What to Expect After Surgery
After surgery, your body needs time to recover. A prostatectomy is major surgery. Expect to stay in the hospital for one to two days after surgery, and then to recuperate at home for two to three days before returning to work. (Seattle Cancer Care Alliance patients have their surgery at University of Washington Medical Center) It usually takes about six weeks for most men to feel “back to normal.”
Most men can start to drive about a week after surgery. You should avoid heavy lifting—no more than 50 pounds—for about six weeks after surgery.
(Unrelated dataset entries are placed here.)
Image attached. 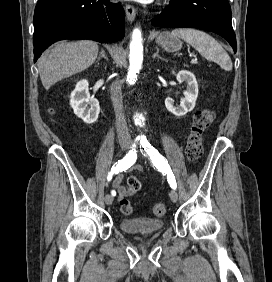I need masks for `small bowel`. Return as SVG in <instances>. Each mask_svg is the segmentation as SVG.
<instances>
[{
	"label": "small bowel",
	"mask_w": 272,
	"mask_h": 282,
	"mask_svg": "<svg viewBox=\"0 0 272 282\" xmlns=\"http://www.w3.org/2000/svg\"><path fill=\"white\" fill-rule=\"evenodd\" d=\"M132 169L135 171H140L141 166L137 164L133 166ZM122 179H123V175L119 174L112 182V187L116 189L119 194V200H122L123 197L125 196H130L135 194L141 188V183L138 179L136 183L128 184L127 186L121 184Z\"/></svg>",
	"instance_id": "c3829d8e"
}]
</instances>
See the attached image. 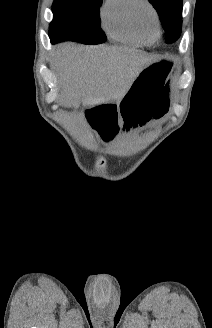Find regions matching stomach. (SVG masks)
<instances>
[{
    "instance_id": "stomach-1",
    "label": "stomach",
    "mask_w": 212,
    "mask_h": 328,
    "mask_svg": "<svg viewBox=\"0 0 212 328\" xmlns=\"http://www.w3.org/2000/svg\"><path fill=\"white\" fill-rule=\"evenodd\" d=\"M172 63L159 60L140 70L127 93L119 102H89L82 119L94 134L103 135L105 145L115 140L119 130L141 128L163 117L169 109L168 74ZM124 124V126H123Z\"/></svg>"
}]
</instances>
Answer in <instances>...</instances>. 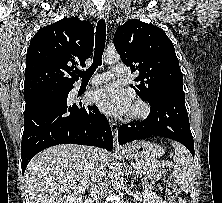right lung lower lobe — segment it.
I'll list each match as a JSON object with an SVG mask.
<instances>
[{
  "label": "right lung lower lobe",
  "mask_w": 222,
  "mask_h": 203,
  "mask_svg": "<svg viewBox=\"0 0 222 203\" xmlns=\"http://www.w3.org/2000/svg\"><path fill=\"white\" fill-rule=\"evenodd\" d=\"M73 85L27 99L21 143L22 173L40 151L58 144H80L113 149L108 120L93 106L68 103Z\"/></svg>",
  "instance_id": "obj_1"
}]
</instances>
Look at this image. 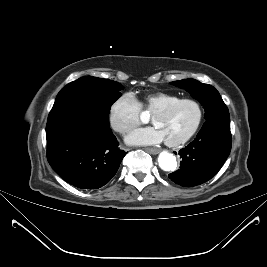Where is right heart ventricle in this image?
<instances>
[{"instance_id":"right-heart-ventricle-1","label":"right heart ventricle","mask_w":267,"mask_h":267,"mask_svg":"<svg viewBox=\"0 0 267 267\" xmlns=\"http://www.w3.org/2000/svg\"><path fill=\"white\" fill-rule=\"evenodd\" d=\"M180 99L179 96L171 93L156 92L148 94L145 96L142 106L149 112H154L155 110Z\"/></svg>"}]
</instances>
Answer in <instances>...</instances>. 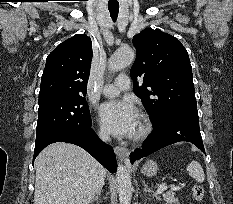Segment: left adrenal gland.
Here are the masks:
<instances>
[{"label":"left adrenal gland","mask_w":233,"mask_h":204,"mask_svg":"<svg viewBox=\"0 0 233 204\" xmlns=\"http://www.w3.org/2000/svg\"><path fill=\"white\" fill-rule=\"evenodd\" d=\"M143 185H144L145 192H152L151 189H149L148 186L146 185L145 181H143ZM152 193H153V197H155L156 199H160L154 192Z\"/></svg>","instance_id":"a2214340"}]
</instances>
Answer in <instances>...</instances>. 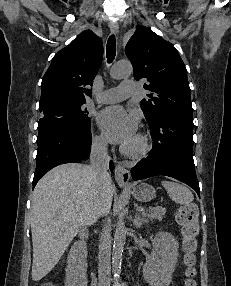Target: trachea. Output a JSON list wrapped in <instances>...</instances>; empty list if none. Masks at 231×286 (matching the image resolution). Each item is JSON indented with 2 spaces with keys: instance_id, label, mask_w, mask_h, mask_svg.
<instances>
[{
  "instance_id": "trachea-1",
  "label": "trachea",
  "mask_w": 231,
  "mask_h": 286,
  "mask_svg": "<svg viewBox=\"0 0 231 286\" xmlns=\"http://www.w3.org/2000/svg\"><path fill=\"white\" fill-rule=\"evenodd\" d=\"M107 62L111 63L116 55V39L114 34L108 38L106 45Z\"/></svg>"
}]
</instances>
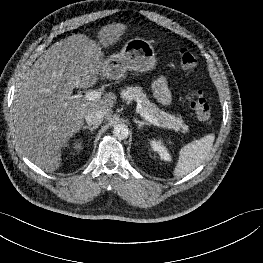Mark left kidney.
Instances as JSON below:
<instances>
[{"label": "left kidney", "instance_id": "1", "mask_svg": "<svg viewBox=\"0 0 263 263\" xmlns=\"http://www.w3.org/2000/svg\"><path fill=\"white\" fill-rule=\"evenodd\" d=\"M151 146L154 151H157L159 153L162 159L167 161L170 160V155L160 140H152Z\"/></svg>", "mask_w": 263, "mask_h": 263}]
</instances>
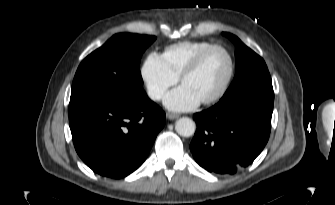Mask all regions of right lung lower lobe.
<instances>
[{
	"label": "right lung lower lobe",
	"mask_w": 335,
	"mask_h": 205,
	"mask_svg": "<svg viewBox=\"0 0 335 205\" xmlns=\"http://www.w3.org/2000/svg\"><path fill=\"white\" fill-rule=\"evenodd\" d=\"M75 149L96 173L123 178L147 158L165 113L145 92L132 97H88L69 103Z\"/></svg>",
	"instance_id": "1"
}]
</instances>
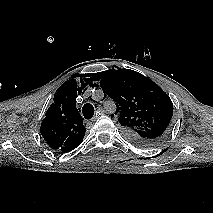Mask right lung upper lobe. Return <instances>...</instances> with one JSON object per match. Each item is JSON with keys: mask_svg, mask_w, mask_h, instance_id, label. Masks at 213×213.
Returning <instances> with one entry per match:
<instances>
[{"mask_svg": "<svg viewBox=\"0 0 213 213\" xmlns=\"http://www.w3.org/2000/svg\"><path fill=\"white\" fill-rule=\"evenodd\" d=\"M86 85L82 82L79 88L76 80L70 79L54 94V103L48 108L40 128L41 135L52 149L70 152L82 143L86 128L80 110L76 108V96Z\"/></svg>", "mask_w": 213, "mask_h": 213, "instance_id": "cb5924a9", "label": "right lung upper lobe"}]
</instances>
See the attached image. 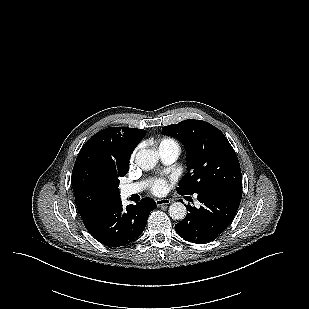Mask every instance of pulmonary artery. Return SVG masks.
<instances>
[{
  "label": "pulmonary artery",
  "mask_w": 309,
  "mask_h": 309,
  "mask_svg": "<svg viewBox=\"0 0 309 309\" xmlns=\"http://www.w3.org/2000/svg\"><path fill=\"white\" fill-rule=\"evenodd\" d=\"M159 154L161 157V160L165 164H171L176 161L180 154V149L175 146H163L159 148ZM144 183H134V184H128L124 185L121 188L122 194L124 196H130L132 194L139 193L143 190Z\"/></svg>",
  "instance_id": "pulmonary-artery-1"
}]
</instances>
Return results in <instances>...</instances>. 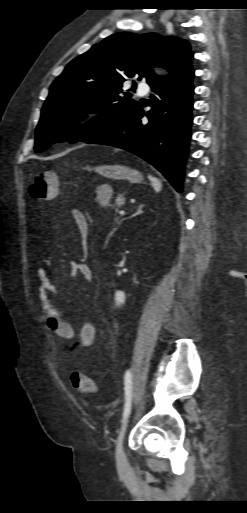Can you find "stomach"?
Here are the masks:
<instances>
[{
	"mask_svg": "<svg viewBox=\"0 0 247 513\" xmlns=\"http://www.w3.org/2000/svg\"><path fill=\"white\" fill-rule=\"evenodd\" d=\"M88 170H94L96 173L114 180H128L131 183H138L143 180L142 174L137 170H134L124 165H99L93 169L89 166Z\"/></svg>",
	"mask_w": 247,
	"mask_h": 513,
	"instance_id": "0dacf381",
	"label": "stomach"
}]
</instances>
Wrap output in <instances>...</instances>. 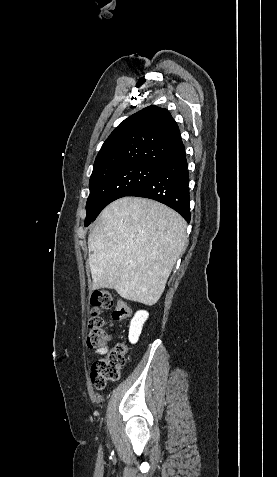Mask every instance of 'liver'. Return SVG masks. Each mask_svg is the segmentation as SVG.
I'll return each instance as SVG.
<instances>
[{
	"mask_svg": "<svg viewBox=\"0 0 277 477\" xmlns=\"http://www.w3.org/2000/svg\"><path fill=\"white\" fill-rule=\"evenodd\" d=\"M186 221L157 201L123 197L100 214L88 237L93 289L154 305L187 242Z\"/></svg>",
	"mask_w": 277,
	"mask_h": 477,
	"instance_id": "1",
	"label": "liver"
}]
</instances>
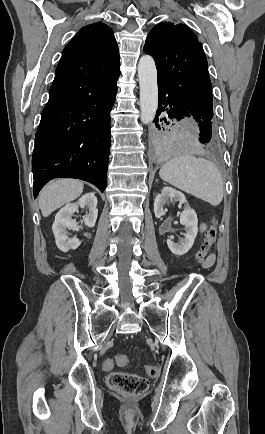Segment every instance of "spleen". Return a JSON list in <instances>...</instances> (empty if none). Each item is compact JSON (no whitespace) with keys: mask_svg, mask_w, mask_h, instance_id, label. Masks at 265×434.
<instances>
[{"mask_svg":"<svg viewBox=\"0 0 265 434\" xmlns=\"http://www.w3.org/2000/svg\"><path fill=\"white\" fill-rule=\"evenodd\" d=\"M160 178L175 188L196 196L199 200L219 206L223 198V184L213 162L195 156H178L162 166Z\"/></svg>","mask_w":265,"mask_h":434,"instance_id":"obj_1","label":"spleen"}]
</instances>
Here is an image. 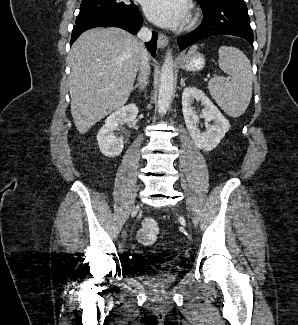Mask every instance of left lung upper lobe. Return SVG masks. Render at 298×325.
I'll return each mask as SVG.
<instances>
[{"mask_svg":"<svg viewBox=\"0 0 298 325\" xmlns=\"http://www.w3.org/2000/svg\"><path fill=\"white\" fill-rule=\"evenodd\" d=\"M201 5H202V7L203 6H208V5H210V4H212V3H214V2H217V1H219V0H197Z\"/></svg>","mask_w":298,"mask_h":325,"instance_id":"left-lung-upper-lobe-1","label":"left lung upper lobe"}]
</instances>
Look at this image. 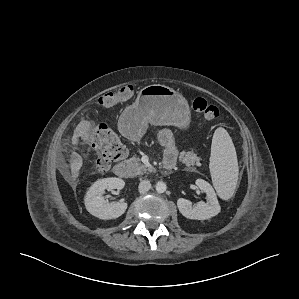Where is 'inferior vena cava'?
<instances>
[{
    "label": "inferior vena cava",
    "instance_id": "602c4592",
    "mask_svg": "<svg viewBox=\"0 0 299 299\" xmlns=\"http://www.w3.org/2000/svg\"><path fill=\"white\" fill-rule=\"evenodd\" d=\"M139 192L144 194L151 189V183L149 180H142L138 186Z\"/></svg>",
    "mask_w": 299,
    "mask_h": 299
}]
</instances>
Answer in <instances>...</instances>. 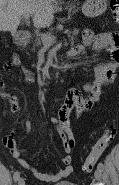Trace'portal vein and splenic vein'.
Wrapping results in <instances>:
<instances>
[{"label": "portal vein and splenic vein", "instance_id": "portal-vein-and-splenic-vein-1", "mask_svg": "<svg viewBox=\"0 0 119 185\" xmlns=\"http://www.w3.org/2000/svg\"><path fill=\"white\" fill-rule=\"evenodd\" d=\"M29 16H30L29 13L24 14L25 20H28ZM67 32L68 31H65V33H67ZM41 36H42L43 45L46 46V47H50L56 42L55 37H53V36H47V35H44V34L41 35Z\"/></svg>", "mask_w": 119, "mask_h": 185}]
</instances>
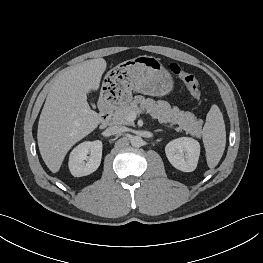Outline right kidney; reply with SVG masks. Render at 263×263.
<instances>
[{
  "label": "right kidney",
  "mask_w": 263,
  "mask_h": 263,
  "mask_svg": "<svg viewBox=\"0 0 263 263\" xmlns=\"http://www.w3.org/2000/svg\"><path fill=\"white\" fill-rule=\"evenodd\" d=\"M88 154H90L88 156ZM102 158V142L86 141L76 146L69 157V169L74 177L86 176L100 165Z\"/></svg>",
  "instance_id": "1"
}]
</instances>
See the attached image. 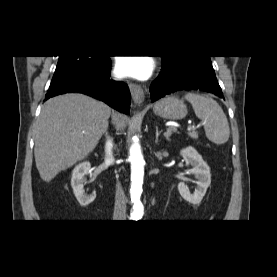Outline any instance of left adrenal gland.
<instances>
[{"label":"left adrenal gland","mask_w":277,"mask_h":277,"mask_svg":"<svg viewBox=\"0 0 277 277\" xmlns=\"http://www.w3.org/2000/svg\"><path fill=\"white\" fill-rule=\"evenodd\" d=\"M160 134H161V131H158V127H156V139H155L156 144H158V138Z\"/></svg>","instance_id":"obj_1"}]
</instances>
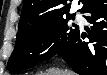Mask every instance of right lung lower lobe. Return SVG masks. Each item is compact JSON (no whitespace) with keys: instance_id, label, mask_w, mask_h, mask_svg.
Returning a JSON list of instances; mask_svg holds the SVG:
<instances>
[{"instance_id":"1","label":"right lung lower lobe","mask_w":107,"mask_h":75,"mask_svg":"<svg viewBox=\"0 0 107 75\" xmlns=\"http://www.w3.org/2000/svg\"><path fill=\"white\" fill-rule=\"evenodd\" d=\"M80 12L89 14L85 18L93 26L79 30L56 55L80 75H107V1L86 0Z\"/></svg>"}]
</instances>
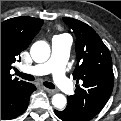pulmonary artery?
I'll use <instances>...</instances> for the list:
<instances>
[{
  "label": "pulmonary artery",
  "instance_id": "e3ab8cb5",
  "mask_svg": "<svg viewBox=\"0 0 121 121\" xmlns=\"http://www.w3.org/2000/svg\"><path fill=\"white\" fill-rule=\"evenodd\" d=\"M71 47V38L68 35H59L52 40V55L47 62L22 67L21 70L31 75L52 74L54 82L65 93H72L73 87L66 77V64Z\"/></svg>",
  "mask_w": 121,
  "mask_h": 121
}]
</instances>
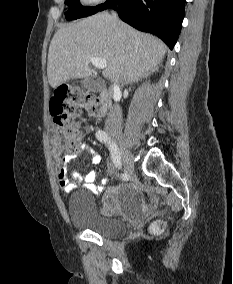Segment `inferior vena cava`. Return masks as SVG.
Here are the masks:
<instances>
[{
	"label": "inferior vena cava",
	"instance_id": "1",
	"mask_svg": "<svg viewBox=\"0 0 233 284\" xmlns=\"http://www.w3.org/2000/svg\"><path fill=\"white\" fill-rule=\"evenodd\" d=\"M112 16L116 18V13L113 12ZM122 124V111L118 105H114L110 108L108 117L106 120V128L108 130L119 131Z\"/></svg>",
	"mask_w": 233,
	"mask_h": 284
}]
</instances>
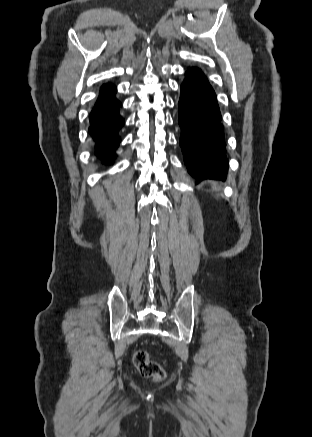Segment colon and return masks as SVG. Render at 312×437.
Masks as SVG:
<instances>
[{
  "label": "colon",
  "instance_id": "5ec220e1",
  "mask_svg": "<svg viewBox=\"0 0 312 437\" xmlns=\"http://www.w3.org/2000/svg\"><path fill=\"white\" fill-rule=\"evenodd\" d=\"M133 363L139 373L145 378L161 381L166 376L161 365L150 359L148 353L144 350H139L134 354Z\"/></svg>",
  "mask_w": 312,
  "mask_h": 437
}]
</instances>
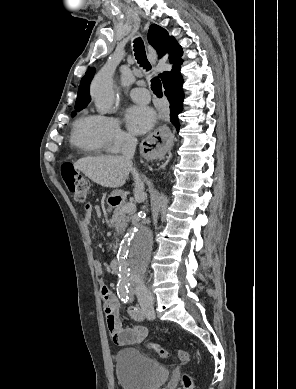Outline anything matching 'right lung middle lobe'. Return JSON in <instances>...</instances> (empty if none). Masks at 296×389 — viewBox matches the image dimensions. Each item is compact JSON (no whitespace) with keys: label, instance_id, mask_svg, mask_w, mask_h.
<instances>
[{"label":"right lung middle lobe","instance_id":"right-lung-middle-lobe-1","mask_svg":"<svg viewBox=\"0 0 296 389\" xmlns=\"http://www.w3.org/2000/svg\"><path fill=\"white\" fill-rule=\"evenodd\" d=\"M82 108H84V107L76 108V110L79 111V110H81ZM73 115H75V112L73 113Z\"/></svg>","mask_w":296,"mask_h":389}]
</instances>
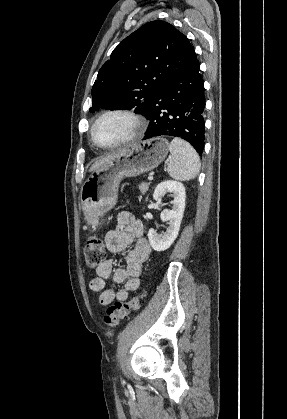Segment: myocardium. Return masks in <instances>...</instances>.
Returning a JSON list of instances; mask_svg holds the SVG:
<instances>
[{
	"label": "myocardium",
	"instance_id": "obj_1",
	"mask_svg": "<svg viewBox=\"0 0 287 419\" xmlns=\"http://www.w3.org/2000/svg\"><path fill=\"white\" fill-rule=\"evenodd\" d=\"M111 115H119V116H123L127 119H129L131 121V123L133 124V131L132 133L126 137L125 139L113 143V144H102L100 142H98L95 138L94 135V131H95V127L96 125L105 117L107 116H111ZM145 129V123L143 118L138 115L136 112L130 110V109H126V108H111L108 110H105L104 112H102L92 123L91 128H90V137L92 142L99 148L102 149H114V148H118L124 145H127L133 141H135L137 138H139Z\"/></svg>",
	"mask_w": 287,
	"mask_h": 419
}]
</instances>
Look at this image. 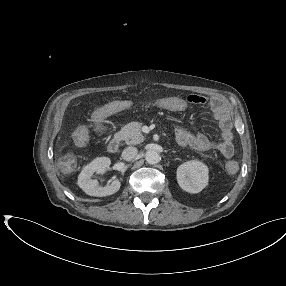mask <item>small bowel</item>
Instances as JSON below:
<instances>
[{
	"label": "small bowel",
	"instance_id": "c3829d8e",
	"mask_svg": "<svg viewBox=\"0 0 286 286\" xmlns=\"http://www.w3.org/2000/svg\"><path fill=\"white\" fill-rule=\"evenodd\" d=\"M189 104L209 105L214 117L218 120L221 129V139L219 141L210 140L203 133H193L184 127L176 130V140L180 145H190L200 150H217L225 158H231L234 155L232 122L226 104L220 98H213L208 101L201 96H190L187 100L177 97H168L149 103L173 112H183L189 107Z\"/></svg>",
	"mask_w": 286,
	"mask_h": 286
}]
</instances>
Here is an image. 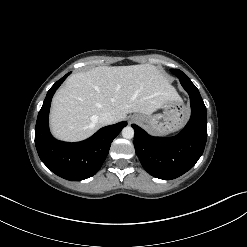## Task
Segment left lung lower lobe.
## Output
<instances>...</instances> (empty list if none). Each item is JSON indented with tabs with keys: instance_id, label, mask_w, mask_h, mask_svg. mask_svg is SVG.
<instances>
[{
	"instance_id": "obj_1",
	"label": "left lung lower lobe",
	"mask_w": 247,
	"mask_h": 247,
	"mask_svg": "<svg viewBox=\"0 0 247 247\" xmlns=\"http://www.w3.org/2000/svg\"><path fill=\"white\" fill-rule=\"evenodd\" d=\"M190 96L192 114L186 127L171 138L153 137L133 124L134 147L144 169L152 176L170 180L191 169L201 157L207 139L206 107L191 80L175 74Z\"/></svg>"
}]
</instances>
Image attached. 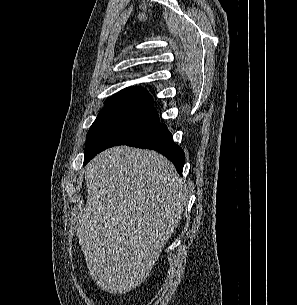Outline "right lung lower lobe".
<instances>
[{
    "instance_id": "obj_1",
    "label": "right lung lower lobe",
    "mask_w": 297,
    "mask_h": 305,
    "mask_svg": "<svg viewBox=\"0 0 297 305\" xmlns=\"http://www.w3.org/2000/svg\"><path fill=\"white\" fill-rule=\"evenodd\" d=\"M125 145L152 149L165 157H167L176 167L177 172L181 175L185 163V154L183 150L174 143L172 134L169 132L167 126L163 123H158L153 128L146 131L144 134L136 137L126 143ZM98 150L94 152L87 160L88 163L97 153L103 151Z\"/></svg>"
}]
</instances>
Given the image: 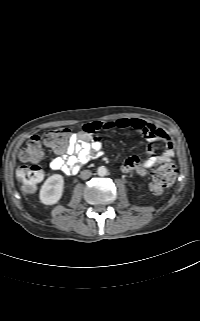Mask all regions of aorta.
I'll return each instance as SVG.
<instances>
[{"label":"aorta","instance_id":"aorta-1","mask_svg":"<svg viewBox=\"0 0 200 321\" xmlns=\"http://www.w3.org/2000/svg\"><path fill=\"white\" fill-rule=\"evenodd\" d=\"M97 173L99 176H105L107 174V168L104 166H101L98 168Z\"/></svg>","mask_w":200,"mask_h":321}]
</instances>
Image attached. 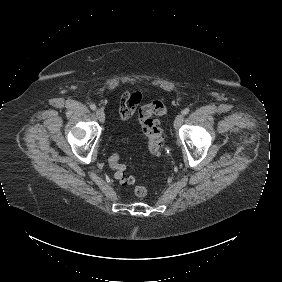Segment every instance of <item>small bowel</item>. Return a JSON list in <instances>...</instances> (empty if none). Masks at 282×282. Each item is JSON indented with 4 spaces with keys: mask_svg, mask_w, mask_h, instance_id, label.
<instances>
[{
    "mask_svg": "<svg viewBox=\"0 0 282 282\" xmlns=\"http://www.w3.org/2000/svg\"><path fill=\"white\" fill-rule=\"evenodd\" d=\"M142 102V91L126 90L121 94L118 117L122 121L131 119L138 111Z\"/></svg>",
    "mask_w": 282,
    "mask_h": 282,
    "instance_id": "c3829d8e",
    "label": "small bowel"
}]
</instances>
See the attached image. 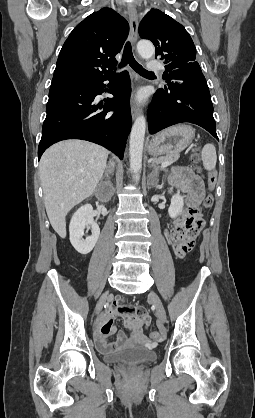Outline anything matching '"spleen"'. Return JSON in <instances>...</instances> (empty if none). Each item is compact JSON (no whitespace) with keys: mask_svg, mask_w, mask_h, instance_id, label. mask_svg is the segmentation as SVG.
<instances>
[{"mask_svg":"<svg viewBox=\"0 0 255 418\" xmlns=\"http://www.w3.org/2000/svg\"><path fill=\"white\" fill-rule=\"evenodd\" d=\"M203 166L206 170L211 171L215 168L217 162L216 149L213 144H205L201 151Z\"/></svg>","mask_w":255,"mask_h":418,"instance_id":"obj_1","label":"spleen"}]
</instances>
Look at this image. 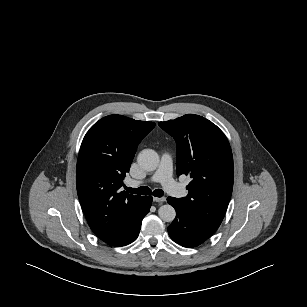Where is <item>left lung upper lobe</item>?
Instances as JSON below:
<instances>
[{
  "mask_svg": "<svg viewBox=\"0 0 307 307\" xmlns=\"http://www.w3.org/2000/svg\"><path fill=\"white\" fill-rule=\"evenodd\" d=\"M159 126L177 144L176 172L189 175L184 198H176L200 225L216 231L229 204L234 180L233 156L224 133L206 118L187 114Z\"/></svg>",
  "mask_w": 307,
  "mask_h": 307,
  "instance_id": "left-lung-upper-lobe-1",
  "label": "left lung upper lobe"
}]
</instances>
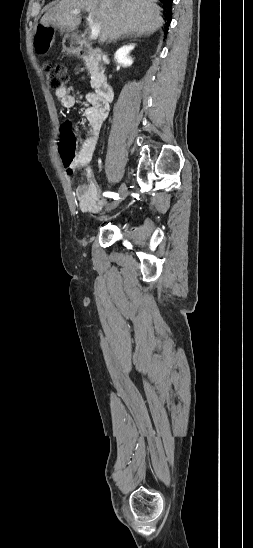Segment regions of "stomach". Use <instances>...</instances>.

While you are in the hospital, you will probably be given pain medication intravenously (by IV, through a tube into your hand or arm). You will be able to control the pain medication with a special pump that releases the drug into your IV when you press a button. Patients recover faster when their pain is under control, so don’t hesitate to use the pump when you need it.
Your doctor also will probably give you a prescription for a pain killer that you can take at home once you are released from the hospital.
You will wake up after surgery to find that you have a catheter in place. This is a tube that is inserted into your bladder through the urethra to drain the urine. The catheter will be connected to a bag that is taped to your leg.
Your nurse will show you how to handle the catheter before you leave the hospital. You will probably need to keep it for a week or two, and then your doctor will remove it during a visit to the clinic.
In addition to the catheter, you will have an abdominal drain, which will stay in place for a couple of days while you are in the hospital. This tube drains away any lymph fluid or urine that may temporarily leak into your pelvis. Usually your doctor will remove this drain before you leave the hospital. But some men will leave the hospital with the drain and have it removed about a week later.
You will wear support stockings for at least a few days after surgery to help prevent blood clots. Ask your doctor how long he expects you to continue to wear these.
Kegel Exercises (Strengthening the Sphincter)
The pelvic-floor, or levator ani, muscles originate at the back of your pubic bone in the front and your tailbone and sacrum in the back. They sit just under the prostate. Along with serving as a valve to the bladder, they support your bladder, prostate and rectum in the pelvis. Due to the proximity of these muscles to the prostate, as with any surgery, muscle weakness is inevitable. By starting to strengthen your pelvic muscles before surgery, you can minimize some muscle weakness and also the risk of incontinence.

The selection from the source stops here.